(Stored records)
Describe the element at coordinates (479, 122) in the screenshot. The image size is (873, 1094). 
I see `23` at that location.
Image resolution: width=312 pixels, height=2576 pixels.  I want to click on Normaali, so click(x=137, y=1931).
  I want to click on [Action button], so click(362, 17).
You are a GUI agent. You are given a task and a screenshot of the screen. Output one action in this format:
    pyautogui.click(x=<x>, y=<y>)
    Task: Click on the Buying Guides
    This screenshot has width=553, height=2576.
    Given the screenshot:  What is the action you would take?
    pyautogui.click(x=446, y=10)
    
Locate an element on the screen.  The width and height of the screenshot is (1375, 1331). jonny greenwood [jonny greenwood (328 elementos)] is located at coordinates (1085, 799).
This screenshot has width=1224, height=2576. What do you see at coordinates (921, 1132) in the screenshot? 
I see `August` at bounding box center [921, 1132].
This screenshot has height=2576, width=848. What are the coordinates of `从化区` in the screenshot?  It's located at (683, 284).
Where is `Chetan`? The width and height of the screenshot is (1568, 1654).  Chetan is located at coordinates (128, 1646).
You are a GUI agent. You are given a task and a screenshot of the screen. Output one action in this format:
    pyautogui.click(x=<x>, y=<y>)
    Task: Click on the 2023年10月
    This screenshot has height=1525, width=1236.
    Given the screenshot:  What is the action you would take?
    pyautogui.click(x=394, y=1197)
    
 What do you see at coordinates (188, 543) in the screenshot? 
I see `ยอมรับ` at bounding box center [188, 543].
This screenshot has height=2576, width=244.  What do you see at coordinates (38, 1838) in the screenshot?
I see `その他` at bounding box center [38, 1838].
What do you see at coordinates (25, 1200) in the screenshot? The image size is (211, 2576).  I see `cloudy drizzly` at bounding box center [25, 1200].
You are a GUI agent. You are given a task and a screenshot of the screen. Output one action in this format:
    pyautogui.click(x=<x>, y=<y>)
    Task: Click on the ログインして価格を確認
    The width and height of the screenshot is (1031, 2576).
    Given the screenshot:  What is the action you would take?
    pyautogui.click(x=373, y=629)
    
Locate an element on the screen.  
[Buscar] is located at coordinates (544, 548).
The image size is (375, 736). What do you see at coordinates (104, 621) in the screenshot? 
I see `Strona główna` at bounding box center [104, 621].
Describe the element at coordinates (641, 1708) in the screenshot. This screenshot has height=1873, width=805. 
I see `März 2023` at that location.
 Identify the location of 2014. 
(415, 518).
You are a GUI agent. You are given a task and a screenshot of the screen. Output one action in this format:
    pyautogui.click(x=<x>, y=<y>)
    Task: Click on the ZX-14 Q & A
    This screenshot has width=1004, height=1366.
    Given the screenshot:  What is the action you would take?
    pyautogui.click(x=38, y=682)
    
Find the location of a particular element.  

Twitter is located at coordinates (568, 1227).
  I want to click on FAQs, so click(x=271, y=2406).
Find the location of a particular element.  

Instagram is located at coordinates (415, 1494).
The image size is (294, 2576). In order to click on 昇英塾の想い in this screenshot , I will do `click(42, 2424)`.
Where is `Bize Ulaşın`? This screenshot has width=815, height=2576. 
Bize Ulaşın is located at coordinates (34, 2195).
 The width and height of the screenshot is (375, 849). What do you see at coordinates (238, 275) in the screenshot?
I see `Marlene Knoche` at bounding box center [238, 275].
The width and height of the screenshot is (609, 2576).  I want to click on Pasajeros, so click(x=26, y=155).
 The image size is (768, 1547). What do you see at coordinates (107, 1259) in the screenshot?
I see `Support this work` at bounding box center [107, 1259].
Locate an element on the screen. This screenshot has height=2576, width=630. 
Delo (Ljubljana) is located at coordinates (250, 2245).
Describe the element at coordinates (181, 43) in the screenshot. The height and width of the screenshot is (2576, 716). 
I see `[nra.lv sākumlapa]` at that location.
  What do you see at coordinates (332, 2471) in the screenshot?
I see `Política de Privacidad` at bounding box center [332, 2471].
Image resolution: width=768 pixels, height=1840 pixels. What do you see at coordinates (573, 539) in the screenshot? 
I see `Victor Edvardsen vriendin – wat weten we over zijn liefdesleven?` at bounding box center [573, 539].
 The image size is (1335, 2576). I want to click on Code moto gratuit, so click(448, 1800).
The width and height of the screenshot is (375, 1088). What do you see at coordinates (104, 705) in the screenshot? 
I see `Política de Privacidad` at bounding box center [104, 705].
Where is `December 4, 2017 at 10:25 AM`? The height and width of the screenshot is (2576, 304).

YOUR INSTRUCTIONS: Your task is to restate, word for word, only those lines above that fall between the line holding "This screenshot has width=1224, height=2576." and the line holding "This screenshot has height=2576, width=848.", inclusive.

EXPECTED ANSWER:
This screenshot has width=1224, height=2576. What do you see at coordinates (921, 1132) in the screenshot? 
I see `August` at bounding box center [921, 1132].
This screenshot has height=2576, width=848. What are the coordinates of `从化区` in the screenshot?  It's located at (683, 284).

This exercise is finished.